Langkah teknokratis pun menyusul. Tujuh mesin insinerator kini aktif di Tempat Pengolahan Terpadu (TPT). Meski masih ada 144 rit sampah yang dibuang ke TPA, sekitar 400 ton lainnya mulai diolah secara mandiri dan berbasis komunitas. “Ada yang lewat pemusnahan, ada juga yang lewat pengolahan mandiri oleh masyarakat,” katanya.
Namun, publik menunggu lebih dari sekadar data teknis. Efektivitas dan keberlanjutan program seperti Kawasan Bebas Sampah akan menjadi tolok ukur—apakah ini hanya langkah darurat atau bagian dari transformasi sistemik.
Bandung tak hanya bertarung dengan sampah. Banjir menjadi ancaman musiman yang terus menghantui kota. Pemkot Bandung kini membangun lima seke air dan 15 kolam retensi, dengan target 30 kolam rampung pada 2026. Namun yang menarik adalah pendekatan agresif terhadap pengembang yang lalai.
“Kalau pengembang tidak memberikan [fasilitas umum dan sosial], kita ambil alih semua supaya kita bisa langsung garap,” tegas Erwin. Strategi ini menjadi sinyal bahwa Pemkot tak lagi bersikap lunak terhadap kepentingan swasta yang menghambat target 30% ruang terbuka hijau.
Erwin juga menyebut bahwa ruang-ruang publik yang dibangun tak hanya berfungsi ekologis, tapi juga psikososial.
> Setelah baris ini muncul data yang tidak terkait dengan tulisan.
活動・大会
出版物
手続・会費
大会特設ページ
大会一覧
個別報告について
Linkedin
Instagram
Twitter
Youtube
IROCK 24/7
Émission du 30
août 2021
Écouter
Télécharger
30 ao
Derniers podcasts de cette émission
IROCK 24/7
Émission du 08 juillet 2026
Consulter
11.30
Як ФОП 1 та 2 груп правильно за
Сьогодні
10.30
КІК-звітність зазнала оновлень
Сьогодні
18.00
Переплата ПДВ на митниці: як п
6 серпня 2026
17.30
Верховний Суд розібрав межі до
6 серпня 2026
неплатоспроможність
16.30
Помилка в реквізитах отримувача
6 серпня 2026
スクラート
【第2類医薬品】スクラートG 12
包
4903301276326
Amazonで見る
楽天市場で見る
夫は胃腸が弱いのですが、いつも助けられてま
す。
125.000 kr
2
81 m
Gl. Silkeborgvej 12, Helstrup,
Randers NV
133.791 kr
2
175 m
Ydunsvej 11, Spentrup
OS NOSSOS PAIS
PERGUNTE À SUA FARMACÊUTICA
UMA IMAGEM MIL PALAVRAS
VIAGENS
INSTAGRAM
Di Ciporeat, Ujungberung, misalnya, sumber mata air (seke) diresmikan sebagai kawasan konservasi sekaligus tempat healing bagi warga. “Kalau airnya surut, kita tahu berarti ada penebangan liar. Maka dijaga,” ujarnya.
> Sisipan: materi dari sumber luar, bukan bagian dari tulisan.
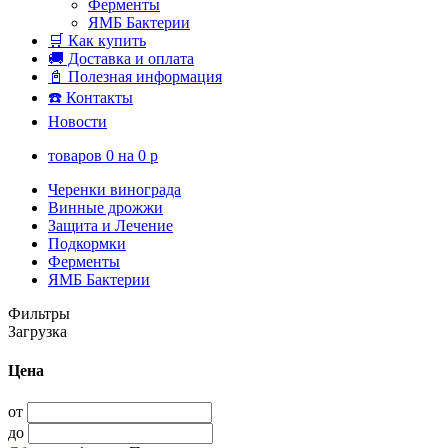
Ферменты
ЯМБ Бактерии
🛒 Как купить
🚚 Доставка и оплата
📓 Полезная информация
☎️ Контакты
Новости
товаров
0
на
0
p
Черенки винограда
Винные дрожжи
Защита и Лечение
Подкормки
Ферменты
ЯМБ Бактерии
Фильтры
Загрузка
Цена
от
до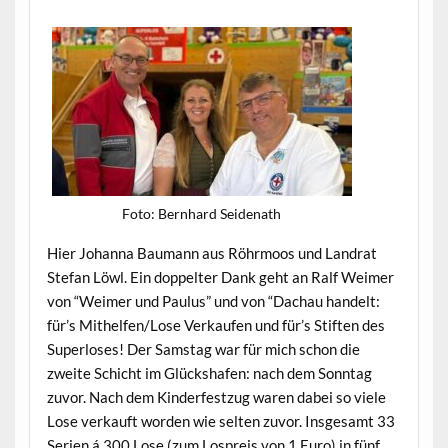
Foto: Bern­hard Seidenath
Hier Johan­na Bau­mann aus Röhrmoos und Lan­drat
Ste­fan Löwl. Ein dop­pel­ter Dank geht an Ralf Weimer
von “Weimer und Paulus” und von “Dachau han­delt:
für’s Mithelfen/Lose Verkaufen und für’s Stiften des
Super­los­es! Der Sam­stag war für mich schon die
zweite Schicht im Glück­shafen: nach dem Son­ntag
zuvor. Nach dem Kinder­festzug waren dabei so viele
Lose verkauft wor­den wie sel­ten zuvor. Ins­ge­samt 33
Serien á 300 Lose (zum Lospreis von 1 Euro) in fünf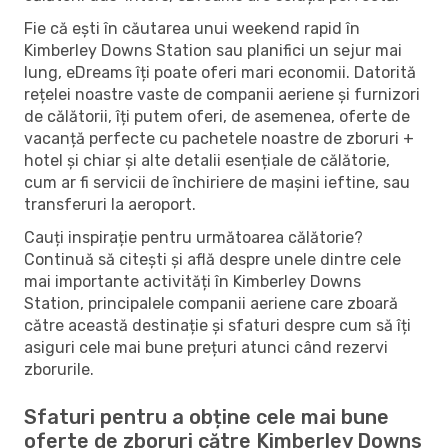
Fie că ești în căutarea unui weekend rapid în
Kimberley Downs Station sau planifici un sejur mai
lung, eDreams îți poate oferi mari economii. Datorită
rețelei noastre vaste de companii aeriene și furnizori
de călătorii, îți putem oferi, de asemenea, oferte de
vacanță perfecte cu pachetele noastre de zboruri +
hotel și chiar și alte detalii esențiale de călătorie,
cum ar fi servicii de închiriere de mașini ieftine, sau
transferuri la aeroport.
Cauți inspirație pentru următoarea călătorie?
Continuă să citești și află despre unele dintre cele
mai importante activități în Kimberley Downs
Station, principalele companii aeriene care zboară
către această destinație și sfaturi despre cum să îți
asiguri cele mai bune prețuri atunci când rezervi
zborurile.
Sfaturi pentru a obține cele mai bune
oferte de zboruri către Kimberley Downs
Salah satu gebrakan yang mendapat perhatian adalah penertiban minuman keras. Di tengah atmosfer kebebasan yang kerap kebablasan, Erwin menegaskan bahwa kota ini juga butuh kontrol moral. “Kami turun langsung. Sebelumnya belum ada, insya Allah sekarang kami lakukan,” katanya.
Langkah ini memang menuai pro-kontra, namun dalam perspektif tata kelola kota, langkah tersebut menunjukkan bahwa Pemkot Bandung tidak ingin hanya mengurus infrastruktur fisik, tetapi juga kualitas sosial masyarakat.
Di tengah semua itu, Erwin tak lupa menggandeng kekuatan kampus. Ia mengajak mahasiswa ikut ambil bagian dalam pembangunan sosial Kota Bandung. “Mahasiswa harus ikut dalam demokrasi sosial. Bantu UMKM, bantu masyarakat,” serunya.
Ajakan ini mencerminkan semangat kolaboratif yang kini coba dibangun: antara negara dan warga, antara pemerintah dan akademisi. Ini penting di tengah menurunnya kepercayaan publik terhadap institusi-institusi formal.
Masa 100 hari memang simbolik, namun di balik simbol itulah masyarakat menagih janji. “Seratus hari ini bukan akhir, kami terus bekerja dan bergerak untuk kemajuan Kota Bandung,” tegas Erwin.
Kota ini sudah terlalu lama dikepung masalah laten: sampah, banjir, ruang hijau yang tergerus, hingga kekosongan moral publik. Apakah Farhan-Erwin mampu mengubah arah? Waktu akan menjawab. Yang pasti, Bandung kini bergerak—dengan segala catatan, tantangan, dan kemungkinan.